Take a look at Tom Heinonen. Here’s a guy who pushed for his Women of Oregon during a time when women had a hard time even pushing for themselves. He’s hailed as one of the greatest coaches in Oregon Track and Field history, yet it’s entirely within the realm of possibility that had he been a men’s coach, the acclaim he would have received would look much different.
Or English Gardner. English ran the 100m during the 2011 NCAA Championships despite an energy-crippling baton drop during the earlier 4×100 and a body that felt like it had been hit by a Mack truck. She knew her team needed points, so she ran.
Maybe Claudette Groenendaal’s current efforts aimed at breaking the women’s 50-54 world record in the 800m in a few years are another shining story of sacrifice. Surely she’s given up certain things in her life so that she can get herself mentally and physically ready to break that barrier when the time comes.
What has been fun for the We Grew Wings team to see have been the stories that have come forward as a result of people connecting with the film. At our most recent showing at the Hollywood Theater in Portland on September 23, we had the distinct privilege of having Mariel Zagunis join us. Mariel has been dubbed the “greatest Olympic athlete you’ve probably never heard of.” She is a three-time Olympian in fencing, two-time gold medalist, and one-time flag bearer for the United States at the London Olympics this past summer.
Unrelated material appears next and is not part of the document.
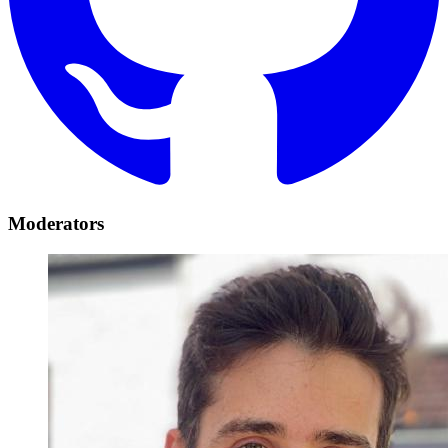
Moderators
That’s quite an achievement list for someone who is in her mid-twenties.
As she stood next to her boyfriend Mike, who recently retired from the military where he completed a tour in Afghanistan, it was clear that Mariel was looking forward to her impending break from training. She isn’t ready to lay down her sabre yet, and so her break will end and training for Rio will begin as the fencing calendar doesn’t seem to leave room for extended breaks; fencing is year-round. But what also came out of our conversation was the fact that all of her success has come at the expense of completing her degree at Notre Dame. She wants to finish, she says, and when that day comes, her sacrifices will seem trivial.
For what are these people making these sacrifices? That’s a more difficult question to answer.
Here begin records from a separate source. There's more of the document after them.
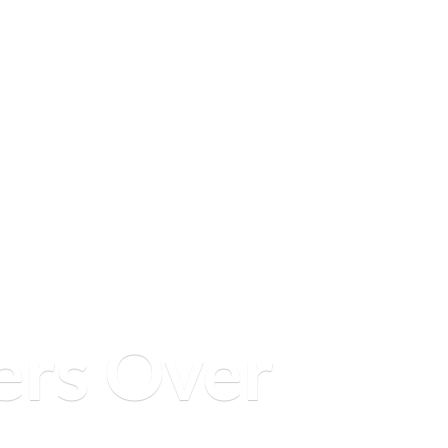
ers
Over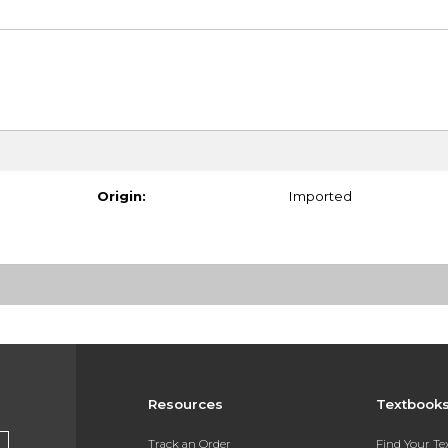
Origin:
Imported
Resources
Textbook
Track an Order
Find Your T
Maybe they’re making these sacrifices in the hopes that their future teammates aren’t faced with the same difficult decisions that they had to make. Maybe they’re making it for themselves, or for the pride of their families. Or maybe they aren’t even sacrifices. Perhaps the word “sacrifice” is a label that can only be used by the outsider or the beholder.
No matter how you frame it, however, these athletes have done something impressive. They’ve shown that for every abyss, there is a light at the end of the tunnel. For every dark cloud, there’s a silver lining. And for every action, there is an equal and opposite reaction that is sure to endure and make those “sacrifices” worth it.